***** DATA SUPPLIED *****

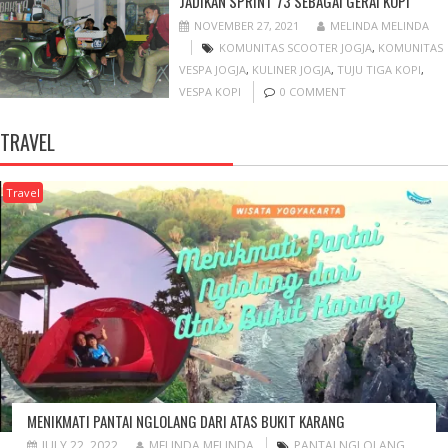
JADIKAN SPRINT 73 SEBAGAI GERAI KOPI
NOVEMBER 27, 2021
MELINDA MELINDA
KOMUNITAS SCOOTER JOGJA
,
KOMUNITAS
VESPA JOGJA
,
KULINER JOGJA
,
TUJU TIGA KOPI
,
VESPA KOPI
0 COMMENT
TRAVEL
Travel
MENIKMATI PANTAI NGLOLANG DARI ATAS BUKIT KARANG
JULY 22, 2022
MELINDA MELINDA
PANTAI NGLOLANG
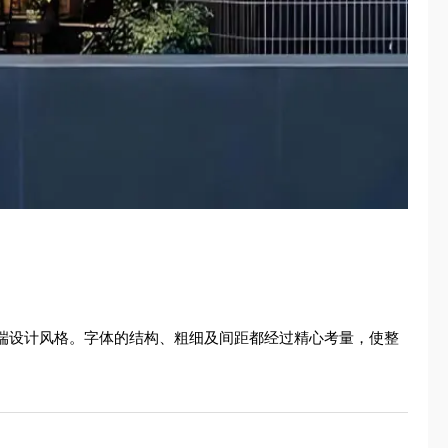
高端设计风格。字体的结构、粗细及间距都经过精心考量，使整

*****

■ PROBLEM REQUIREMENTS
The answer must match the entries above line for line, with the pictures dropped.

■ ANSWER TO THIS EXERCISE
JADIKAN SPRINT 73 SEBAGAI GERAI KOPI
NOVEMBER 27, 2021
MELINDA MELINDA
KOMUNITAS SCOOTER JOGJA
,
KOMUNITAS
VESPA JOGJA
,
KULINER JOGJA
,
TUJU TIGA KOPI
,
VESPA KOPI
0 COMMENT
TRAVEL
Travel
MENIKMATI PANTAI NGLOLANG DARI ATAS BUKIT KARANG
JULY 22, 2022
MELINDA MELINDA
PANTAI NGLOLANG
高端设计风格。字体的结构、粗细及间距都经过精心考量，使整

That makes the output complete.